- Work request: Every record that follows is to be copied exactly, with the pictures omitted.

BEGIN Data in this exercise

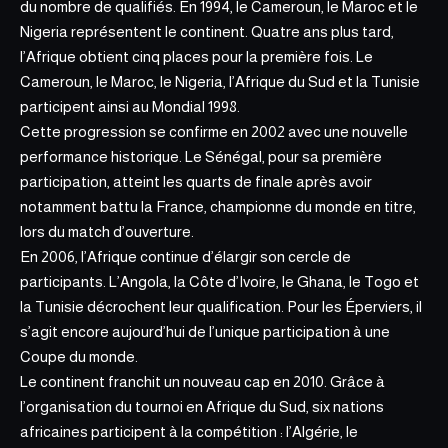
du nombre de qualifiés. En 1994, le Cameroun, le Maroc et le
Nigeria représentent le continent. Quatre ans plus tard,
l’Afrique obtient cinq places pour la première fois. Le
Cameroun, le Maroc, le Nigeria, l’Afrique du Sud et la Tunisie
participent ainsi au Mondial 1998.
Cette progression se confirme en 2002 avec une nouvelle
performance historique. Le Sénégal, pour sa première
participation, atteint les quarts de finale après avoir
notamment battu la France, championne du monde en titre,
lors du match d’ouverture.
En 2006, l’Afrique continue d’élargir son cercle de
participants. L’Angola, la Côte d’Ivoire, le Ghana, le Togo et
la Tunisie décrochent leur qualification. Pour les Éperviers, il
s’agit encore aujourd’hui de l’unique participation à une
Coupe du monde.
Le continent franchit un nouveau cap en 2010. Grâce à
l’organisation du tournoi en Afrique du Sud, six nations
africaines participent à la compétition : l’Algérie, le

END Data in this exercise

- Response for this exercise:
du nombre de qualifiés. En 1994, le Cameroun, le Maroc et le
Nigeria représentent le continent. Quatre ans plus tard,
l’Afrique obtient cinq places pour la première fois. Le
Cameroun, le Maroc, le Nigeria, l’Afrique du Sud et la Tunisie
participent ainsi au Mondial 1998.
Cette progression se confirme en 2002 avec une nouvelle
performance historique. Le Sénégal, pour sa première
participation, atteint les quarts de finale après avoir
notamment battu la France, championne du monde en titre,
lors du match d’ouverture.
En 2006, l’Afrique continue d’élargir son cercle de
participants. L’Angola, la Côte d’Ivoire, le Ghana, le Togo et
la Tunisie décrochent leur qualification. Pour les Éperviers, il
s’agit encore aujourd’hui de l’unique participation à une
Coupe du monde.
Le continent franchit un nouveau cap en 2010. Grâce à
l’organisation du tournoi en Afrique du Sud, six nations
africaines participent à la compétition : l’Algérie, le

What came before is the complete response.